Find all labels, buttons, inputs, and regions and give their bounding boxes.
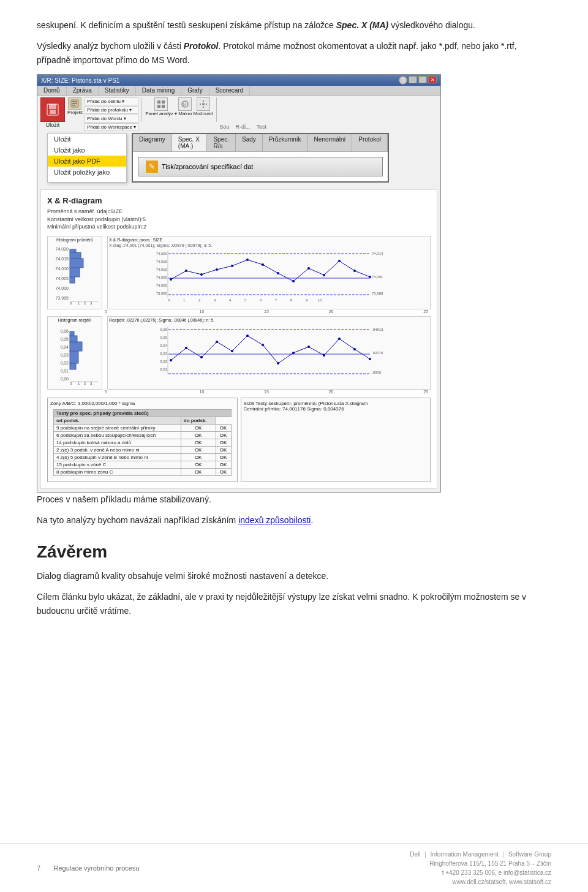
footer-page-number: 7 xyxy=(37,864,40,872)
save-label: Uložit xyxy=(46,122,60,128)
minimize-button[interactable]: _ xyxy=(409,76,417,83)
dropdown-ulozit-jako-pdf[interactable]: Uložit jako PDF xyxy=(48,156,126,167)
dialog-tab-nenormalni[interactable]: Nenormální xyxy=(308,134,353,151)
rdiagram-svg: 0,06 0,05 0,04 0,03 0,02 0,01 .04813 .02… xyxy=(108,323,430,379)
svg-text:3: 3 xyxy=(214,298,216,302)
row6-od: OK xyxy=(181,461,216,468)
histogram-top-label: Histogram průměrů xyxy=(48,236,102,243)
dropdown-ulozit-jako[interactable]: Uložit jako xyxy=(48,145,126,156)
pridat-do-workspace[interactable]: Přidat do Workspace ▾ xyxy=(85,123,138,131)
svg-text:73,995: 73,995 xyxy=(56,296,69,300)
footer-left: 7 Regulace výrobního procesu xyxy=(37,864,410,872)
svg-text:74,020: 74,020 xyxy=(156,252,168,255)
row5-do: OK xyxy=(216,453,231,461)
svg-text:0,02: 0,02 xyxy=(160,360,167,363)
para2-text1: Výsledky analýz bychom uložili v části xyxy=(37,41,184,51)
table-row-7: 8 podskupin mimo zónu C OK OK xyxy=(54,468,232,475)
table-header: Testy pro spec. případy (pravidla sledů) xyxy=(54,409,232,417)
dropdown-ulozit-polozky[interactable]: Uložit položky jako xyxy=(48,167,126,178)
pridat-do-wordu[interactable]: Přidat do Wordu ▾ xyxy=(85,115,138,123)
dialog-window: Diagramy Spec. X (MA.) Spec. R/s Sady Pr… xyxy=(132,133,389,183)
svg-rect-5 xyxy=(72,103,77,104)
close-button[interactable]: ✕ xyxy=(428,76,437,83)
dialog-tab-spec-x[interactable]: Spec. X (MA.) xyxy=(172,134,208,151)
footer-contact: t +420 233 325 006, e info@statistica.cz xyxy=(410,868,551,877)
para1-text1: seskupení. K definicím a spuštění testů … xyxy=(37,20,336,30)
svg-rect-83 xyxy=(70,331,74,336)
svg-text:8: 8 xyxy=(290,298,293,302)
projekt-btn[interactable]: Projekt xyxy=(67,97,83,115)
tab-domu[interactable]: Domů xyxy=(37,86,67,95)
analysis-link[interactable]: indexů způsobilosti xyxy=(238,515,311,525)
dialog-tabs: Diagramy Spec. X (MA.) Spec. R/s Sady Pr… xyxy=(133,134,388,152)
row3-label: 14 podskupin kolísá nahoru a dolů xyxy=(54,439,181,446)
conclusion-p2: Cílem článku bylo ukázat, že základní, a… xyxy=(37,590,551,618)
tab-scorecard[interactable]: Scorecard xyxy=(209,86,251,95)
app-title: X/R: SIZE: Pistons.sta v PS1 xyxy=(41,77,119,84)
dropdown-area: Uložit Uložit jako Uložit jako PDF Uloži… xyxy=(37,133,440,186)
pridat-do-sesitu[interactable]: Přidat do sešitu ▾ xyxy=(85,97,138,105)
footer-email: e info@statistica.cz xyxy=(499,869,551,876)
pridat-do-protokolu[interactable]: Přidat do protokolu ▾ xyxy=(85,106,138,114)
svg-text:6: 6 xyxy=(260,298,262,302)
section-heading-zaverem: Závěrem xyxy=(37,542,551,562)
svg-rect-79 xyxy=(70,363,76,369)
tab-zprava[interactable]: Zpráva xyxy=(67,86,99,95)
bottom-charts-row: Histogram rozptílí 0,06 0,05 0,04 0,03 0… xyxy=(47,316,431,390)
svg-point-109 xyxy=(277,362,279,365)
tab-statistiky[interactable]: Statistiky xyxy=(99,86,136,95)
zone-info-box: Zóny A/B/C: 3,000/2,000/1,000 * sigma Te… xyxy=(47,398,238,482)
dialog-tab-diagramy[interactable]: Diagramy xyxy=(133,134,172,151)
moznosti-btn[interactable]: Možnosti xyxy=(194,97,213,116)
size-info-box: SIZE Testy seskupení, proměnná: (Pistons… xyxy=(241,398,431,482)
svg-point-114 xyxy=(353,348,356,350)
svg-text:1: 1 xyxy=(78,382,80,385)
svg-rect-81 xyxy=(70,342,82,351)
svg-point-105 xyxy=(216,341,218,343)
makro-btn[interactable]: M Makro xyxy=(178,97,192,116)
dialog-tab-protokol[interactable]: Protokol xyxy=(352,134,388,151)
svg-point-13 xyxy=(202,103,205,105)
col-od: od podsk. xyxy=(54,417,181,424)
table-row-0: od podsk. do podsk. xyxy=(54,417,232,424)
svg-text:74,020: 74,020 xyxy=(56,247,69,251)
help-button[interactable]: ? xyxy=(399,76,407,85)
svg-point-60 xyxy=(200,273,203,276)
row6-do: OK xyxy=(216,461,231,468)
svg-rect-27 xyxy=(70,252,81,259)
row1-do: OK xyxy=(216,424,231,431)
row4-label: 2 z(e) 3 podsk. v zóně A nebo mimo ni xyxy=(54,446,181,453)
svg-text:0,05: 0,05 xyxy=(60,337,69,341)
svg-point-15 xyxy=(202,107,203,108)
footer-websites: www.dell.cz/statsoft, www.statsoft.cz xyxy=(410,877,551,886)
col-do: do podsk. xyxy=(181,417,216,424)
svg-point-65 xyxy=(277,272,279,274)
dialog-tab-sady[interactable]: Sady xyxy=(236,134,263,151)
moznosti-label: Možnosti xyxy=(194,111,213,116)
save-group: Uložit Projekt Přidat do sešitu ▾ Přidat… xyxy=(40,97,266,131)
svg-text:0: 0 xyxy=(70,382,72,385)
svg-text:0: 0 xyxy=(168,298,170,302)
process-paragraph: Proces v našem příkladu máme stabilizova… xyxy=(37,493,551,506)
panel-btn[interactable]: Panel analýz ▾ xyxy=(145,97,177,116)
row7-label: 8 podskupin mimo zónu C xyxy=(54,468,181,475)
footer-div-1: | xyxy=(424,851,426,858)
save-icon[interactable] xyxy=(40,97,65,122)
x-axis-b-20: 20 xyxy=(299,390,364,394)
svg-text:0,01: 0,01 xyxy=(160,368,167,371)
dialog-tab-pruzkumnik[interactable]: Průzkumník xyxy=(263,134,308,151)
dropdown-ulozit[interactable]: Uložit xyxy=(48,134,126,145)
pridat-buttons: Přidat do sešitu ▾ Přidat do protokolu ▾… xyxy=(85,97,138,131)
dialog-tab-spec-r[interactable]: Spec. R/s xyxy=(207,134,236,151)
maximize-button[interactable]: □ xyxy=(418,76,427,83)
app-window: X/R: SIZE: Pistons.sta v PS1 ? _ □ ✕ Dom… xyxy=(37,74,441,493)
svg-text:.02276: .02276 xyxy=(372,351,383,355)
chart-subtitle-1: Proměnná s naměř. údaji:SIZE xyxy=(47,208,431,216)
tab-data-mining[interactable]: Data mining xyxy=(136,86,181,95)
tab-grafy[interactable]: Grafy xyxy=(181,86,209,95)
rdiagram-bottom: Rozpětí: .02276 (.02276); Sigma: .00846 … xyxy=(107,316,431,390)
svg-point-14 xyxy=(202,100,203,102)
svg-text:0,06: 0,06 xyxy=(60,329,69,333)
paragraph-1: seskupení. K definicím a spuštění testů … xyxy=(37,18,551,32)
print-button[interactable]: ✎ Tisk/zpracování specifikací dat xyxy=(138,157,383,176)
= = = = =
-- Prompt --
After reading the material above, state how many of its lines hold the word "info". No other output is needed.

-- Answer section --
4